Well, I didn't wanna lie, being on my own for this holy little time was a godsend. I still couldn't escape the chains of the headache. It was a nauseating headache, too. It hit me in more spots than one.

I took a deep breath. It reminded me of Katalyn, with the way her chest pushed out, then retreated, all in one gentle frame. I brought myself to sit up. In my peripherals, I noticed a faint glow beside me. The rock was there, laying in the grass I was moments prior. Its color was different. I... didn't recognize that color. It looked magnificent and everything, but...

The bigger worry was the boy standing a few feet in front of me.

I watched him stand there. He looked so... zero. I dunno. Zero. There was nothing about this boy that existed. He had a face, but it may as well have not been there, since there was nothing to it. He had a pair of arms and legs, a head and a torso. Hair and everything. But it belonged to a shell. He looked familiar. His name was nowhere to be found. He stepped closer and left me to wonder how he could, because a boy with nothing deep inside should've had no muscle and sinew to move.

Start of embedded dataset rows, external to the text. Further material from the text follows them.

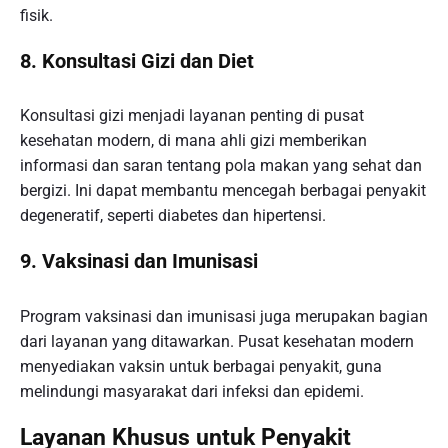
fisik.
8.
Konsultasi Gizi dan Diet
Konsultasi gizi menjadi layanan penting di pusat
kesehatan modern, di mana ahli gizi memberikan
informasi dan saran tentang pola makan yang sehat dan
bergizi. Ini dapat membantu mencegah berbagai penyakit
degeneratif, seperti diabetes dan hipertensi.
9.
Vaksinasi dan Imunisasi
Program vaksinasi dan imunisasi juga merupakan bagian
dari layanan yang ditawarkan. Pusat kesehatan modern
menyediakan vaksin untuk berbagai penyakit, guna
melindungi masyarakat dari infeksi dan epidemi.
Layanan Khusus untuk Penyakit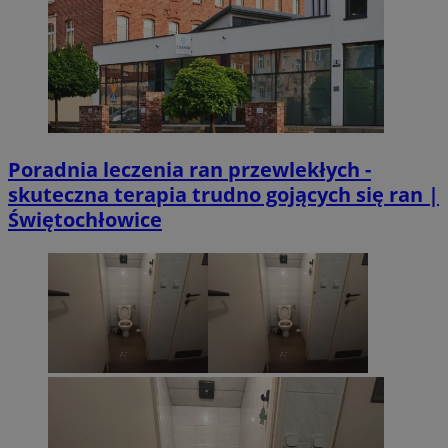
Poradnia leczenia ran przewlekłych -
skuteczna terapia trudno gojących się ran |
Świętochłowice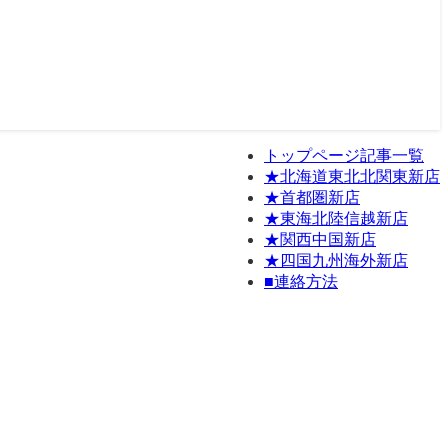
トップページ記事一覧
★北海道東北北関東新店
★首都圏新店
★東海北陸信越新店
★関西中国新店
★四国九州海外新店
■連絡方法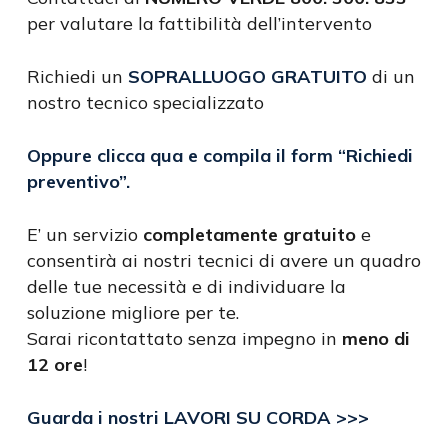
per valutare la fattibilità dell’intervento
Richiedi un
SOPRALLUOGO GRATUITO
di un
nostro tecnico specializzato
Oppure clicca qua e compila il form
“Richiedi
preventivo”
.
E’ un servizio
completamente gratuito
e
consentirà ai nostri tecnici di avere un quadro
delle tue necessità e di individuare la
soluzione migliore per te.
Sarai ricontattato senza impegno in
meno di
12 ore
!
Guarda i nostri LAVORI SU CORDA >>>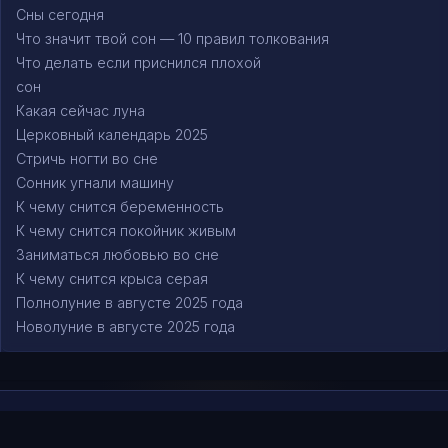
Сны сегодня
Что значит твой сон — 10 правил толкования
Что делать если приснился плохой
сон
Какая сейчас луна
Церковный календарь 2025
Стричь ногти во сне
Сонник угнали машину
К чему снится беременность
К чему снится покойник живым
Заниматься любовью во сне
К чему снится крыса серая
Полнолуние в августе 2025 года
Новолуние в августе 2025 года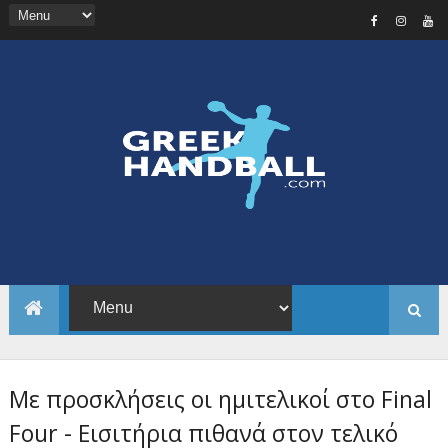
Με προσκλήσεις οι ημιτελικοί στο Final
Four - Εισιτήρια πιθανά στον τελικό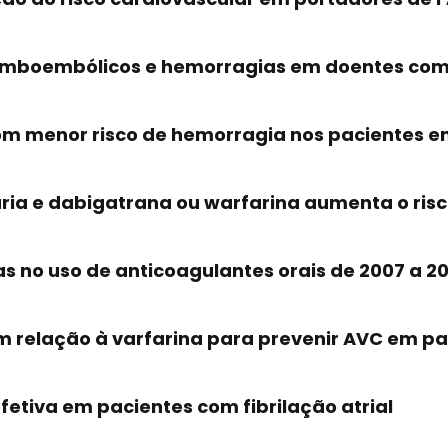
romboembólicos e hemorragias em doentes com
com menor risco de hemorragia nos pacientes 
ria e dabigatrana ou warfarina aumenta o ris
 no uso de anticoagulantes orais de 2007 a 20
 relação à varfarina para prevenir AVC em pac
etiva em pacientes com fibrilação atrial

"Cr-" He clicked. "Cru-" He attempted again. "...ce." He succeeded, his voice as devoid of humanity as his face. I leaned forward and crossed my legs, both hands on my knees.

"Hello there? What's up with you, kiddo?" I asked him nice and softly. I was getting some ghastly vibes from the boy, so the best place to start was as politely as I could for someone who'd just been thrown unconscious by a space pebble.

"I..." He began, his movements like syrup. Eventually, he conjured the ability to do what it was that I was doing, sitting right in front of me with his legs criss-crossed all kiddish-like, hands in his lap. He looked at me, no, through me. "...Am... Laz... a..."

"Come again, little guy? I didn't hear ya."

"Be...ca... use... my na... me... is... Lazareon." He spoke, a glint of red piercing through my skull, my mind, my spirit. I furrowed my eyebrows and blinked and the boy was as good as gone.

Oh no. He wasn't gone. My stomach growled. My head pounded. My heart stopped.

"Ah... I'm... definitely not okay, Tophs." I whimpered, the flow of blood in my body freezing, my marrow liquefying. Everything was wrong with my body. My spine was threatening to snap. My mind was being s-...s-STABBED.

My eyes were BURNING. I tried to stand, and though I accomplished that much, I felt ready to collapse again. Again, I wondered. How could a little pebble have made me so fatigued? No, it wasn't just fatigue. I was all manner of jacked up, and it was hitting me harder than the last time. I gave a good effort to stand up, and while I managed, I had my laments. Every movement was pulling me apart, screaming at me to stay as still as a statue. My legs couldn't handle the punishment. I fell forward once they gave in, feeling absent from my being. My arms still worked, so I put them ahead of me and caught my fall. I was still on the grass. The world was swaying back and forth, to and fro, up and down. My mind was melting in two directions. It felt like it was going to ooze out of my ears, but it stopped.

Then I saw it all.

I saw someone's face. He looked like me, but it was chalky and reptilian. His face told me everything but his name. He was cloaked in my hoodie, albeit torn, and bruised and bloody. He was floating, deceased. His eyes were closed, but I didn't need to see them to know about who was behind them. I... forced myself to look away, only turning my gaze to the cold grass below. Hands and knees, I was being pushed from all directions, collapsing and compressing into myself, corporeal suffocation, taking me from where I am to where his face told me I belonged.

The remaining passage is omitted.